Does the circuit breaker stay on until the thermostat turns the heater on, then it trips immediately? If so then the baseboard heater has a short to ground in it. Open the baseboard heater's electrical compartment. 1) Visually check each connection for a burn mark or a spot where the wire's insulation has rubbed off. Replace this part. 2) Disconnect each electrical connection and use the multimeter to check for continuity between its wire connection, or its housing, to ground. The green ground screw provides an excellent place for the multimeter's ground lead to rest.
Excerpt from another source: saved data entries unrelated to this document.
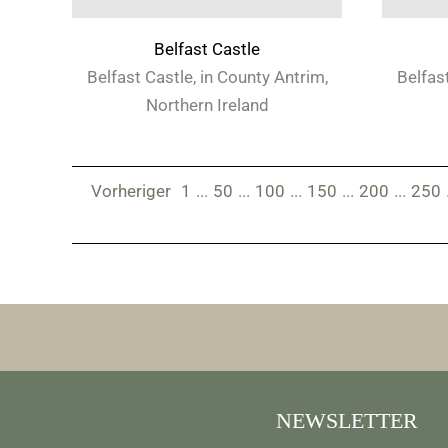
Belfast Castle
Belfast Castle, in County Antrim,
Belfast
Northern Ireland
Vorheriger
1
...
50
...
100
...
150
...
200
...
250
NEWSLETTER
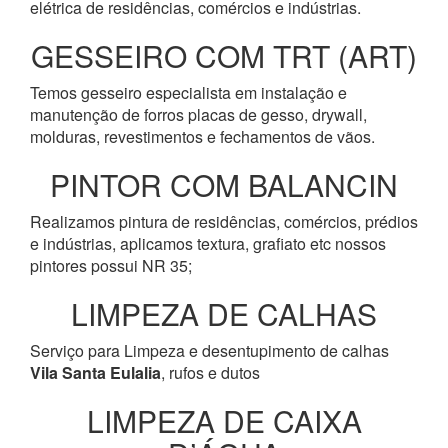
elétrica de residências, comércios e indústrias.
GESSEIRO COM TRT (ART)
Temos gesseiro especialista em instalação e
manutenção de forros placas de gesso, drywall,
molduras, revestimentos e fechamentos de vãos.
PINTOR COM BALANCIN
Realizamos pintura de residências, comércios, prédios
e indústrias, aplicamos textura, grafiato etc nossos
pintores possui NR 35;
LIMPEZA DE CALHAS
Serviço para Limpeza e desentupimento de calhas
Vila Santa Eulalia
, rufos e dutos
LIMPEZA DE CAIXA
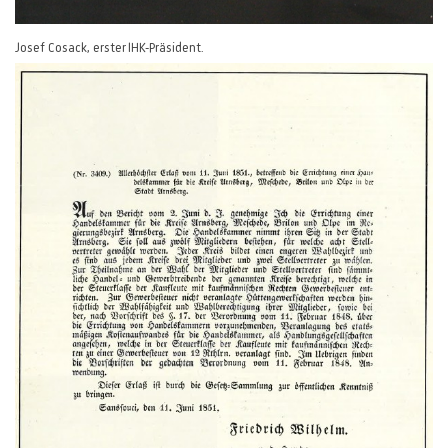
Josef Cosack, erster IHK-Präsident.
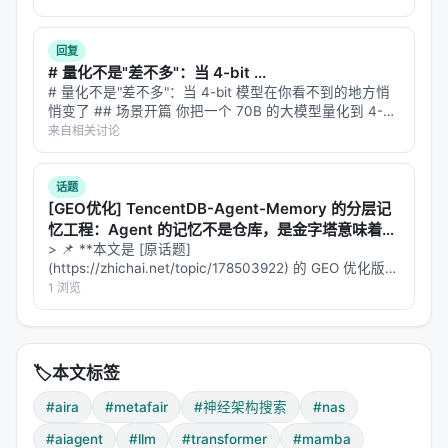
去。小模型？小模型只会直接吐答案，不会想。 但
Eduard…
模型
vs Llama 3.2
vs Nemotron
回复
# 量化不是"差不多"：当 4-bit ...
AIRAhybrid-D
+3.8%
下游准确率
-
# 量化不是"差不多"：当 4-bit 模型在你看不到的地方悄
悄变了 ## 场景开篇 你把一个 70B 的大模型量化到 4-
bit，体积小了四倍，推理快了三倍。你跑了一下
来自相关讨论
AIRAformer-C
+？%（具体数值待补充）
-
MMLU，准确率只掉了 1.5 个百分点。"差不多"——你下
了结论…
AIRAhybrid-C
-
+23%
scalin
话题
[GEO优化] TencentDB-Agent-Memory 的分层记
AIRAformer-C
+54%
scaling 速度
-
忆工程：Agent 的记忆不是仓库，是金字塔意味着什
么？
> 📌 **本文是 [原话题]
(https://zhichai.net/topic/178503922) 的 GEO 优化版本
Scaling 效率
**——标题改为问题驱动式，增强结构化数据和 FAQ，便
1 浏览
于 AI 引擎引用。 > **一句话结论**：本文解析「…
Agent 发现的架构不仅在绝对性能上更好，
在"参数增
长→性能提升"的曲线斜率上也更陡
。这意味着：同样
扩到 3B，Agent 设计的架构收益更大。
🏷️
本文标签
#aira
#metafair
#神经架构搜索
#nas
Long Range Arena（长程依赖基准）
#aiagent
#llm
#transformer
#mamba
Does the circuit breaker stay on and the heater does not warm up? If so, then the problem is in either the thermostat, the heating element or the limit switch. Turn the circuit breaker off. Open the baseboard heater's electrical compartment. 1) Disconnect the wires from each electrical part. Test the continuity through each part. To do this, place a multimeter lead on each wire that enters a part and read the multimeter. Each electrical part has an input and an output wire. Some models use double-throw parts, which means that the part operates both legs of electricity. In this case both legs will need to be tested. The meter should read continuity. If not, then replace the part. In all but the most rare of cases this test will find the problem. 2) More advanced technicians can check the voltage drop across each electrical part when the circuit breaker is on. This should only be done by persons comfortable with and experienced in electrical circuits. Voltage should reach all parts of the circuit when the baseboard heater's circuit breaker and thermostat are turned on.

Baseboard heaters usually last for many years without any problems. When they do fail it is at the start of the cold season. Luckily temperatures usually are not severe at this time and there is plenty of time to repair or replace the baseboard heater.